Pier Paulo Pasolini, born in Bologna in 1922, was a great many impressive things. Although now chiefly celebrated for his work in film, Pasolini was very much concerned with life outside of the pictures, distinguishing himself as a poet, a cultural and political critic, a novelist and a philosopher. Further still he was an interesting painter and graphic artist and a disturbingly handsome man.
The exhibition Pasolini Roma, curated by Alain Bergala, Jordi Balló and Gianni Borgn, and opening on the 11th September in Martin Gropius Bau, Berlin, details Pasolini’s life in Rome, beginning with his arrival, impoverished and insecure in 1950, after a scandal involving his expulsion from the communist party for ‘immoral behaviour’ and the loss of his teaching job (“I managed to survive, salvaging both things intact, namely Eros and honesty”) and finishing – how else? – with his murder twenty five years later.
Having worked out pretty quickly that I was walking contra to the stream of other bodies, I dashed through the six chronological sections which detail his phases of work and life, watching him come back to life as the pictures of him got older, his face younger, until I had righted myself and could begin, all with the anticipation of what was to come. It is an interesting way to walk through an exhibition and if that same loophole in pedestrian organisation is apparent when you visit, I advise you give it a go.
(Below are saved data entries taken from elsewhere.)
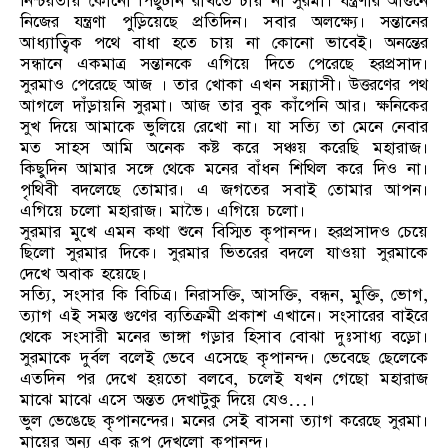
নিশ্চয়তায় কোনো পিছুটান রাখতে চায় না সুরমা। যন্ত্রণার আগুনে
নিজের যন্ত্রণা পুড়িয়েছে প্রতিদিন। সবার অলক্ষ্যে। সন্তানের
আধ্যাত্বিক পথে বাধা হতে চায় না কোনো ভাবেই। অনন্তের
সন্ধানে একমাত্র সন্তানকে এগিয়ে দিতে পেরেছে হরপ্রসাদ।
সুরমাও পেরেছে আজ । তার খোকা এখন সন্ন্যাসী। উত্তরণের পথ
আগলে দাঁড়ায়নি সুরমা। আজ তার বুক কাঁপেনি আর। ক্ষনিকের
সুখ দিয়ে আমাকে ভুলিয়ে রেখো না। যা সত্যি তা মেনে নেবার
মত সাহস আমি অনেক কষ্ট করে সঞ্চয় করেছি মহারাজ।
কিছুদিন আমার সঙ্গে থেকে মনের বাঁধন শিথিল করে দিও না।
পৃথিবী বদলেছে তোমার। এ জগতের সবাই তোমার আপন।
এগিয়ে চলো মহারাজ। মাভৈ। এগিয়ে চলো।
সুরমার মুখে এমন কথা শুনে বিস্মিত কৃপানন্দ। হরপ্রসাদও চেয়ে
ছিলো সুরমার দিকে। সুরমার ভিতরের বদলে যাওয়া সুরমাকে
দেখে অবাক হয়েছে।
সত্যি, সংসার কি বিচিত্র। নিরাসক্তি, আসক্তি, বন্ধন, মুক্তি, ভোগ,
ত্যাগ এই সমস্ত গুণের ব্যতিক্রমী প্রকাশ এখানে। সংসারের বাইরে
থেকে সংসারী মনের ভাঙ্গা গড়ার হিসাব বোঝা দুঃসাধ্য বড়ো।
সুরমাকে দুর্বল বলেই ভেবে এসেছে কৃপানন্দ। ভেবেছে ছেলেকে
এতদিন পর দেখে হয়তো বলবে, চলেই যখন গেছো মহারাজ
মাঝে মাঝে এসে অন্তত দেখাটুকু দিয়ে যেও…।
ভুল ভেঙেছে কৃপানন্দের। মনের সেই বাসনা ত্যাগ করেছে সুরমা।
মায়ের অন্য এক রূপ দেখলো কৃপানন্দ।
The exhibition itself is impressive in its detail and composition, giving texture to the chronology by analysing the topology of Pasolini’s Rome simultaneously. We watch and read how his poverty (shared with his mother, whom I believe he loved intensely) and his relationship to the subproletariat of the borgate where he lived (“suburbs built by fascism as concentration camps for the poor”) gave him the images to define his leftism, as would be explored in his first film Accattone (1961). It is a film of Pasolini’s romance with the destitute, as much as anything else and we learn how the Rome he saw became “divine” to him. Here we see the influence of the neorealists, Vittoria de Sica’s masterpiece (I really, really mean that) The Bicycle Thief having been released the year before Pasolini’s arrival.
As Pasolini’s career(s) developed and he moved away from Neorealism (and Rome) he became more provocative, in his images particularly, while maintaining his loyalty to the proletariat and the peasantry. He gave his support to the genuinely working class police forces, as opposed to the bourgeois students during the 1968 riots, as well as making films based on traditional folk stories making up his “Trilogy of Life”: Decameron (1971), The Canterbury Tales (1972) and Arabian Nights (1974). Here sex and shit (‘is that life?’ asks Pasolini the philosopher, ‘it’s certainly political’, replies Pasolini the political critic) are dealt with explicitly, although not exhaustively, as Salo, Pasolini’s last film, can attest to. There is a warning that the exhibit isn’t suitable for children under 18 at this point and that is no surprise: Salo is an immense film, but it hasn’t lost its potency: “To scandalise is a right, to be scandalised is a pleasure and to reject this pleasure is the mark of the true moralist.”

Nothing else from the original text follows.